REUTERS/ POOL New

Страновой отчет

In der Sache richtig, aber ohne viel Substanz

Автор: Rabea Brauer

Bundeskanzler Olaf Scholz besucht Japan

Während in Berlin der Bundestag an der verteidigungspolitischen Zeitenwende arbeitet und das Sondervermögen der Bundeswehr diskutiert, reiste Bundeskanzler Scholz nach Japan. Dass die Wahl auf Japan fiel, macht das Zögern des damaligen Koalitionspartners bei der Entsendung der Fregatte Bayern in den Indo-Pazifik wieder wett. Dass die erste Asienreise nicht nach China führte, ist ein starkes Zeichen der neuen deutschen Außenpolitik – die jedoch maßgeblich vom grünen Koalitionspartner bestimmt wird.

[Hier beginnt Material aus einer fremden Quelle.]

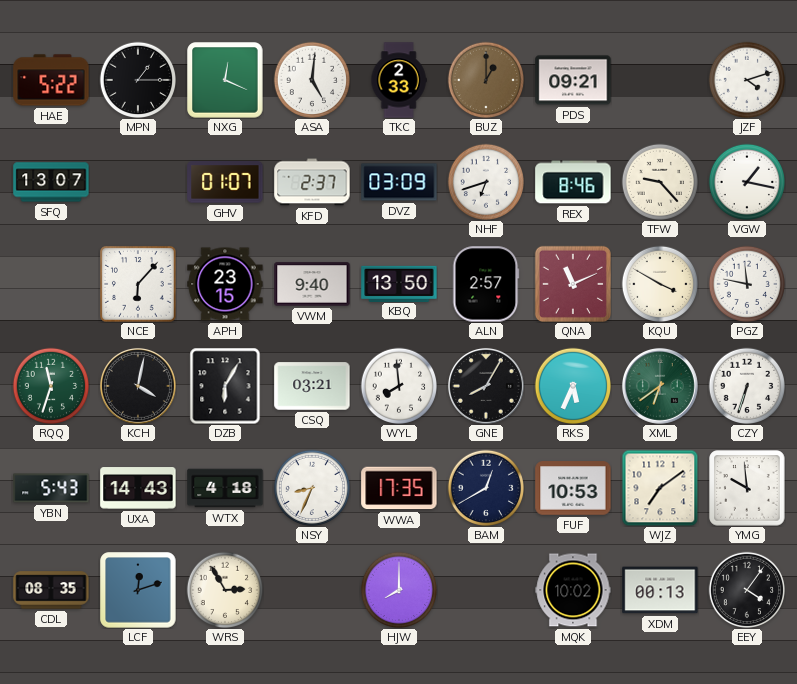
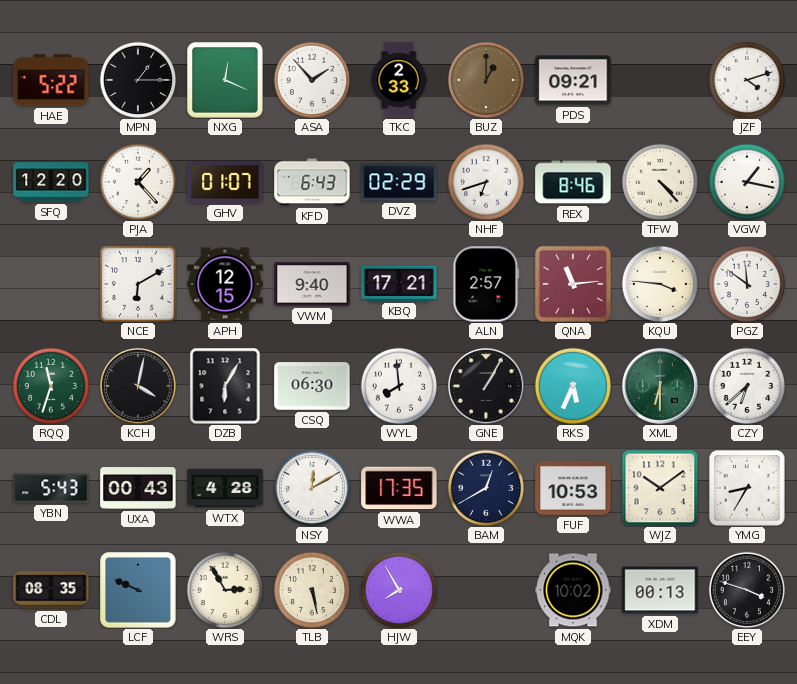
ASA: 5:01 -> 1:53
SFQ: 13:07 -> 12:20
PJA: none -> 1:23
KFD: 2:37 -> 6:43
DVZ: 03:09 -> 02:29
TFW: 9:23 -> 4:23
NCE: 6:07 -> 6:10
APH: 23:15 -> 12:15
KBQ: 13:50 -> 17:21
QNA: 11:11 -> 11:14
KQU: 3:50 -> 3:46
PGZ: 11:47 -> 11:51
CSQ: 03:21 -> 06:30
GNE: 8:05 -> 1:05
XML: 6:39 -> 6:30
CZY: 6:33 -> 6:38
UXA: 14:43 -> 00:43
WTX: 4:18 -> 4:28
NSY: 8:34 -> 12:10
WJZ: 7:09 -> 10:09
YMG: 9:59 -> 8:35
LCF: 12:12 -> 9:49
TLB: none -> 5:28
HJW: 8:00 -> 7:55
EEY: 4:06 -> 3:48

Die Ukraine bestimmt die Gesprächsthemen

Für Deutschland ist Japan einer der wichtigsten Wertepartner in der Region Asien-Pazifik. Neben dem Willen, gemeinsam die multilaterale, regelbasierte Ordnung zu erhalten, steht seit längerem der Wunsch nach einer noch engeren Zusammenarbeit im Bereich Sicherheitspolitik. Im Jahr 2020 verabschiedete die Bundesregierung unter Kanzlerin Merkel die Indopazifik-Leitlinien. Damit wurden wesentliche Weichen für die deutsche Außenpolitik in einer zunehmend geopolitisch an Bedeutung gewinnenden Region gestellt. Die Intensivierung der Zusammenarbeit mit Japan ist ein zentrales Element dieser Strategie. Insofern ist es nur folgerichtig, dass Bundeskanzler Olaf Scholz Japan als erste Destination in Asien auswählte. Er besucht Tokio vom 27. bis zum 29. April 2022.

Deutschland hat derzeit den G7-Vorsitz inne und wird diesen im Dezember an Japan abgeben. Beide Regierungschefs trafen bereits im März in Brüssel aufeinander, während des außerplanmäßigen Dringlichkeitstreffen von G7, NATO, und der EU zur Situation in der Ukraine. Ziel der jetzigen Zusammenkunft war folglich auch die Koordinierung des nächsten G7-Gipfels auf Schloss Elmau vom 26. bis 28. Juni. Die bilateralen Gespräche zwischen Scholz und Premierminister Fumio Kishida wurden jedoch durch die Situation in der Ukraine überlagert.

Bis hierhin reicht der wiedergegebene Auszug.